Speaking from the SEC office in Birmingham, Ala., Schiller, 48, said he found that he was more effective and comfortable as an administrator within college athletics.

"It was a tough decision but the right one," he said. "I feel the most significant contribution I can make is in a voluntary capacity with the USOC while returning to the world of college athletics."

But Schiller also said indicated that he was not entirely satisfied with the USOC job, although he would not give specifics.

"You've got to be honest," he said. "You don't really know what a job is about until you get it. I don't know if it's a matter of dissatisfaction or education.
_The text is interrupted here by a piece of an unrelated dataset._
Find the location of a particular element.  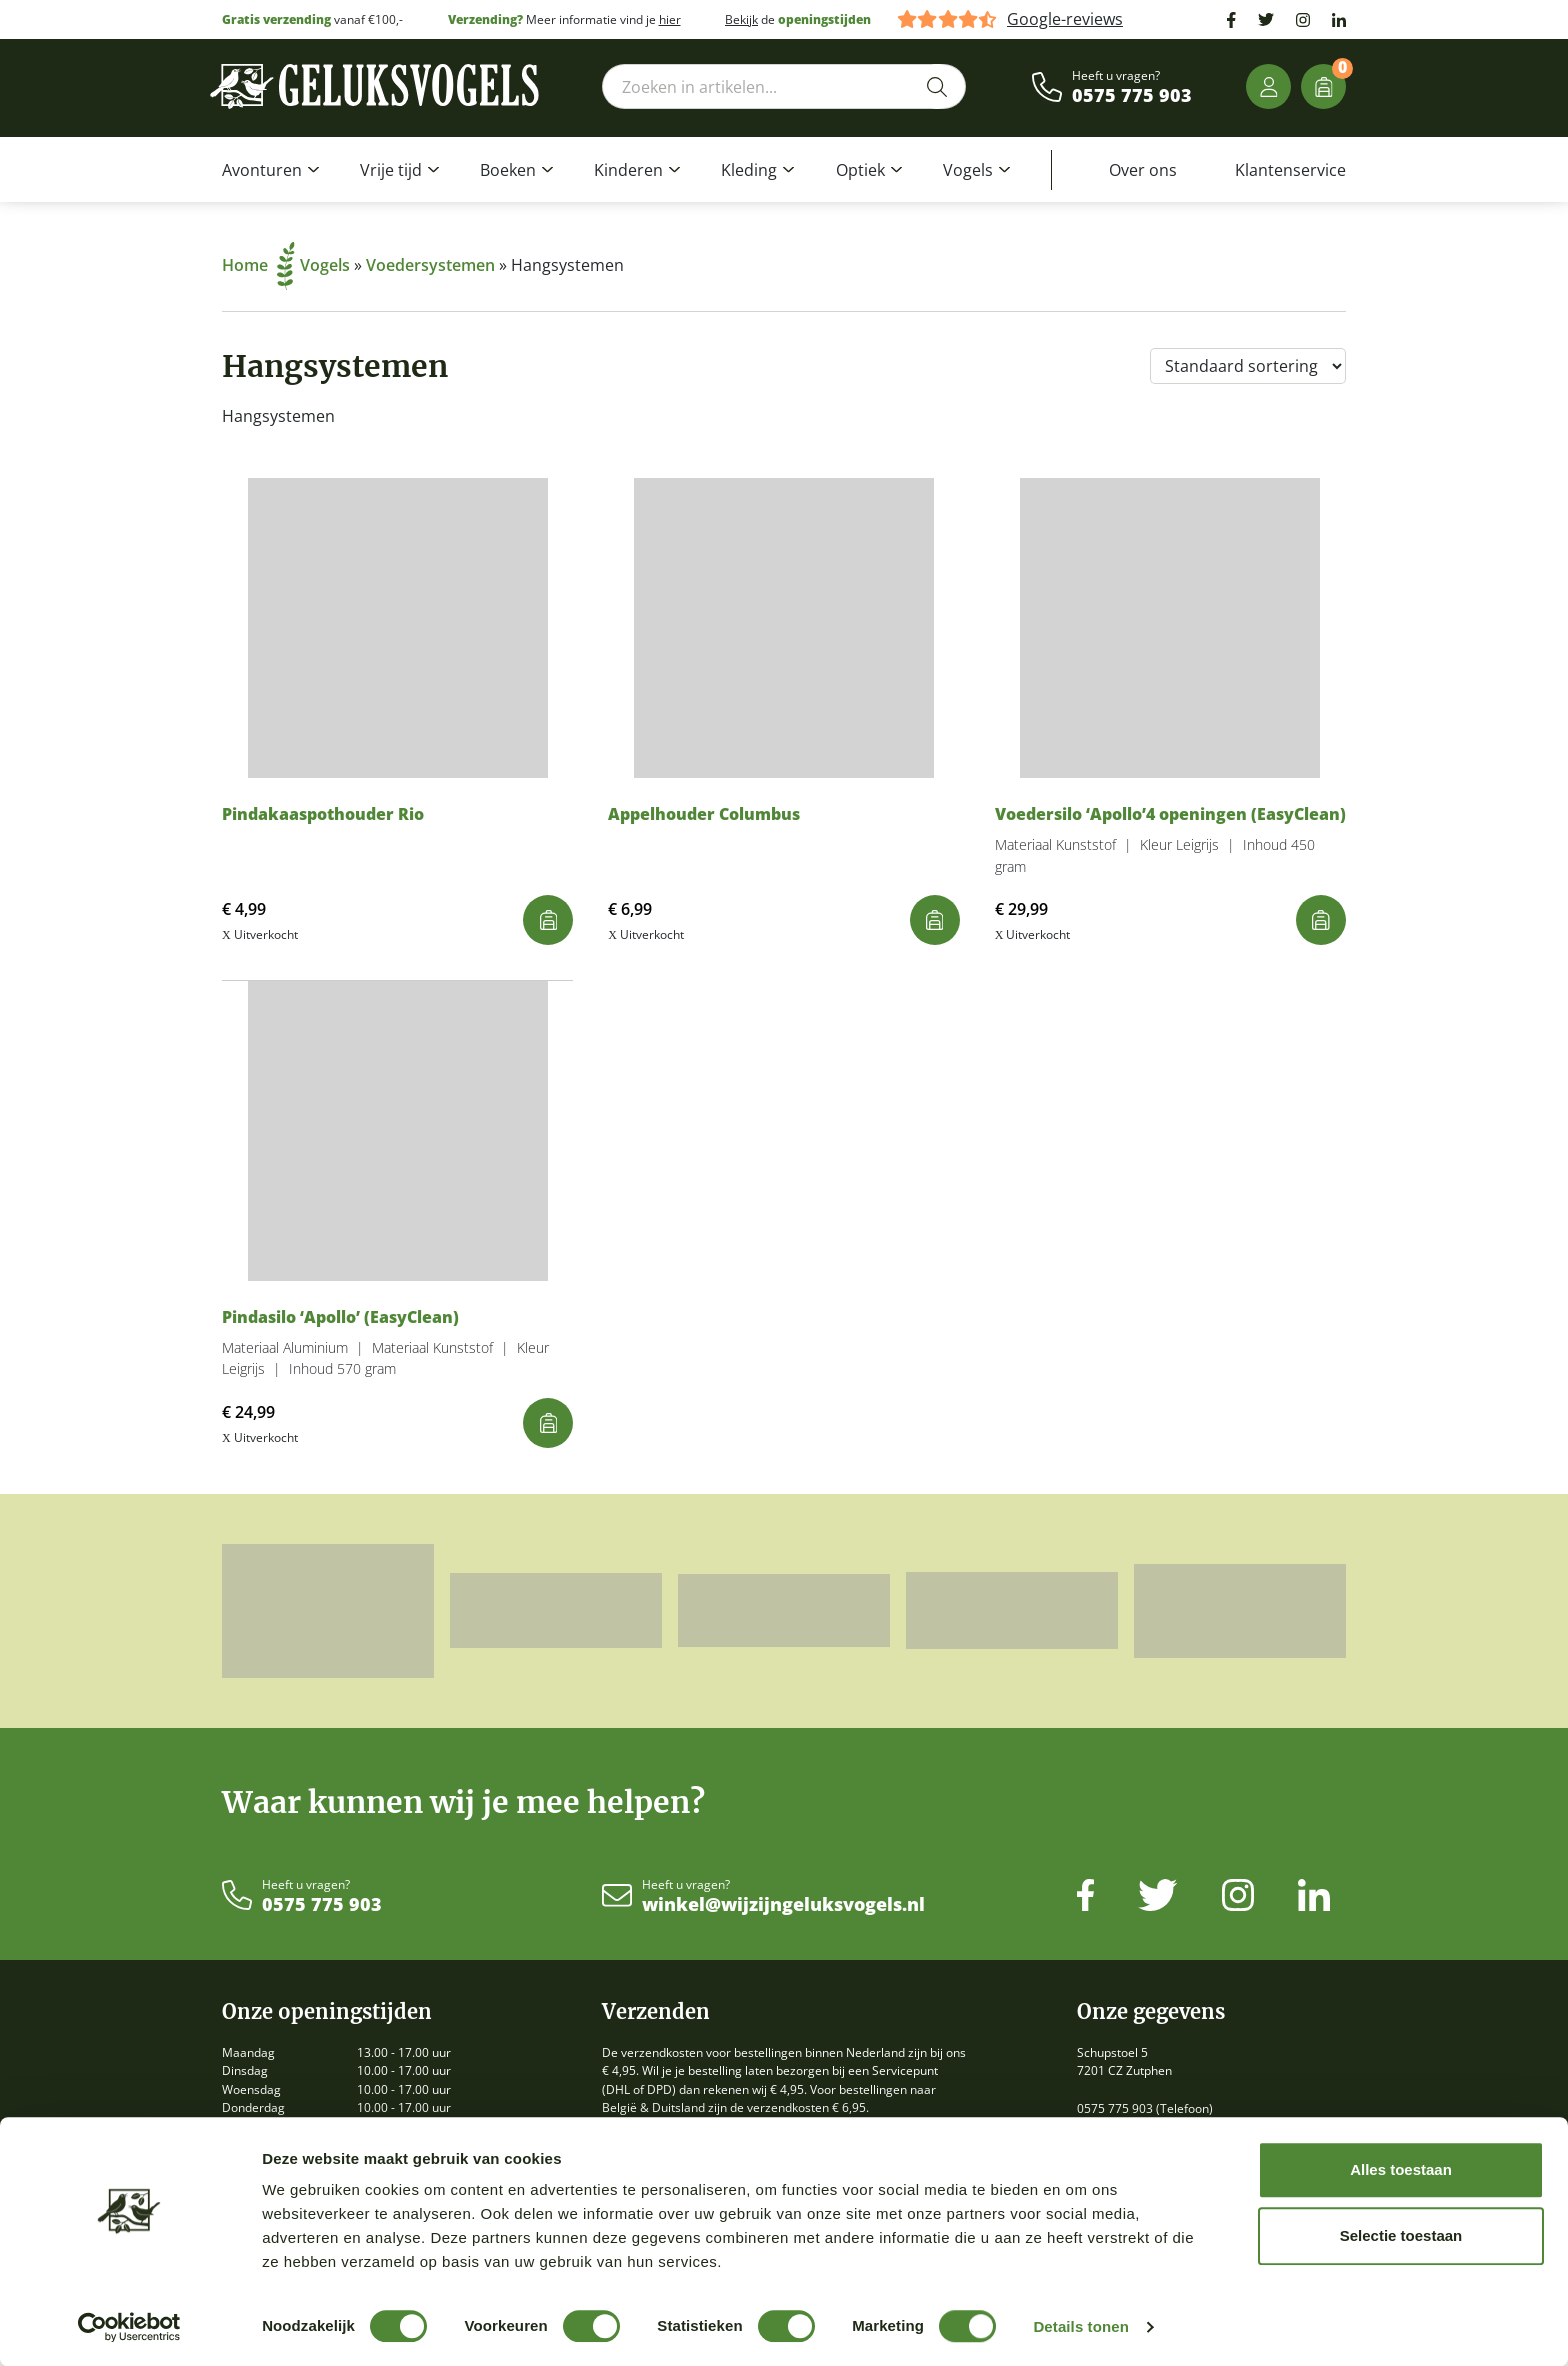 Klantenservice is located at coordinates (1290, 170).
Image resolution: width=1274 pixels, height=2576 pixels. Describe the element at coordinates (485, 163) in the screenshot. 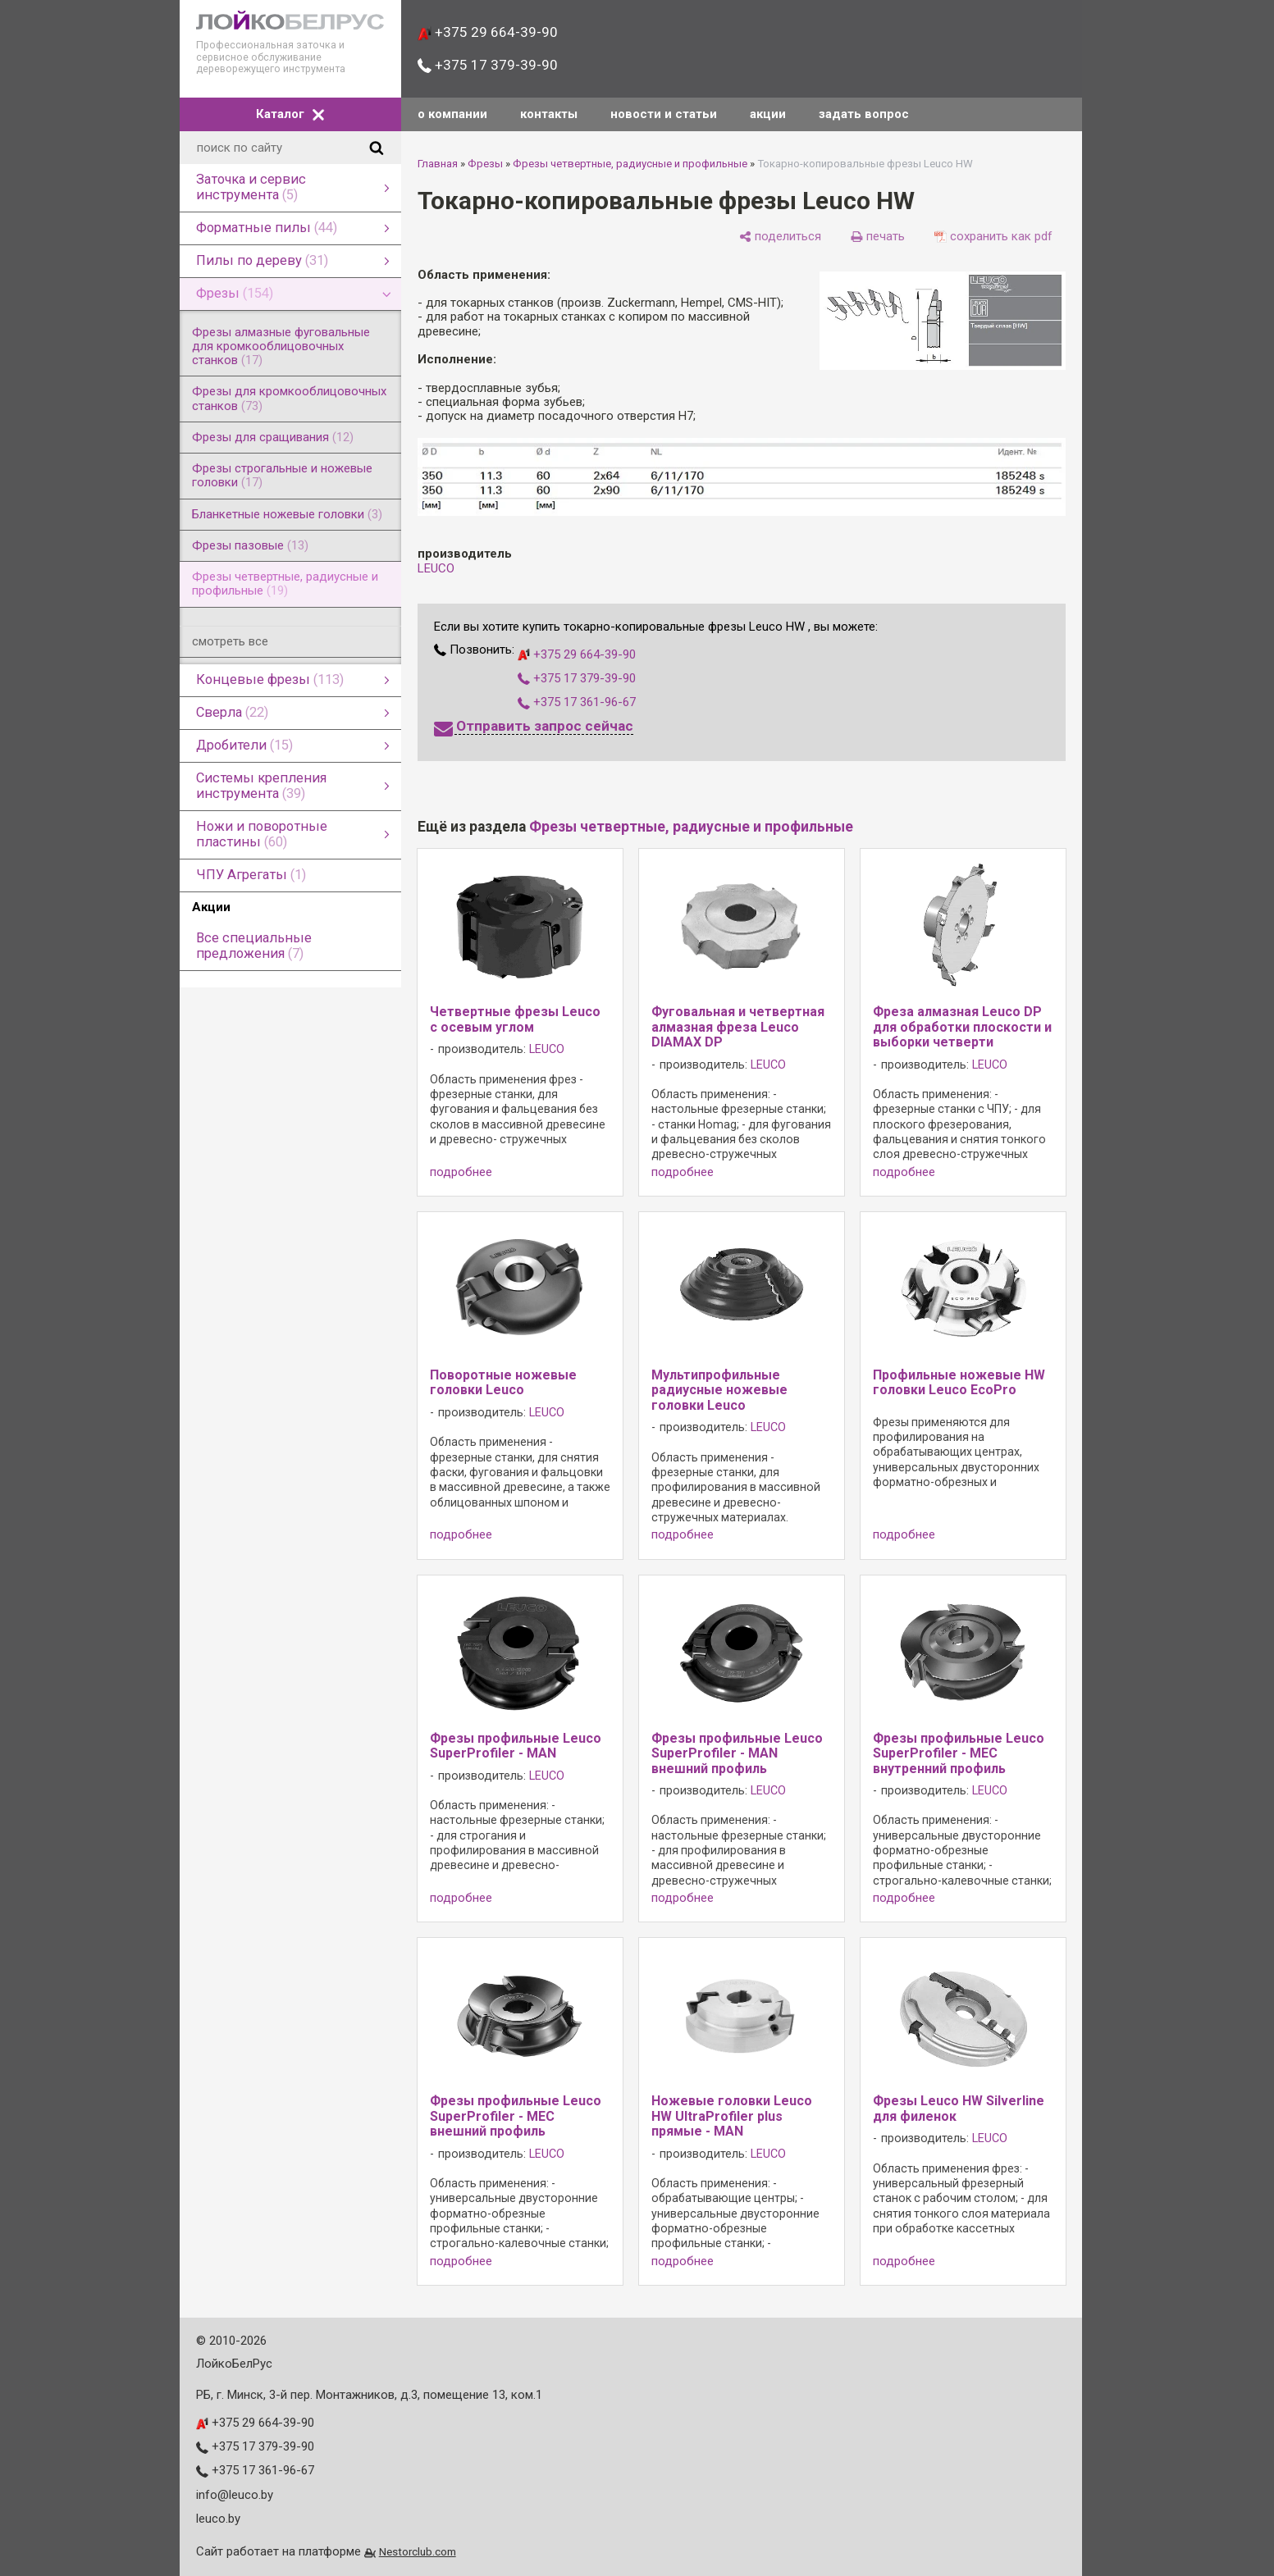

It's a very complex kind of job."

USOC executive board members believed that Schiller's background made him the ideal man for the job when they voted unanimously to offer it to him last October. He had even lived in Colorado Springs for 13 years, the last nine as chairman of the Air Force Academy's chemistry department before departing in 1986 for the SEC.

Although most of his sports administrative experience had been at the college level, he was a member of the USA Amateur Boxing Federation's executive board for four years, served as the competition director for boxing at the 1984 Summer Olympics and was chairman of the USOC's Games Preparation Committee. He was one of the finalists for the executive director position when Miller was hired in 1985.

"I would have thought that Harvey, with his experience with the USOC, would have understood what the job was," said Chuck Cale, a Los Angeles attorney who serves as a special assistant to Helmick.

Perhaps foremost among the executive director's responsibilities is to work with the national governing bodies of 35 sports, particularly in the area of funding.

"But I think Harvey suddenly realized there are a lot of pulls and tugs and that the decisions the executive director has to make are hard decisions," Cale said. "There is a rather mixed bag under the USOC umbrella. Everyone has their own self-interests. In that context, the executive director has to keep that whole thing together."

According to John Clune, Air Force Academy athletic director and a longtime friend of Schiller's, said that Schiller said that the job was "like trying to tack Jell-O on a wall. There's an awful lot of responsibility without a lot of authority."

Schiller reportedly spoke with SEC presidents about the possibility of returning as commissioner during the NCAA convention last week in Nashville, Tenn. But when he presided over a USOC executive board meeting for the first time last weekend in Atlanta, he gave no indication that he was considering a move.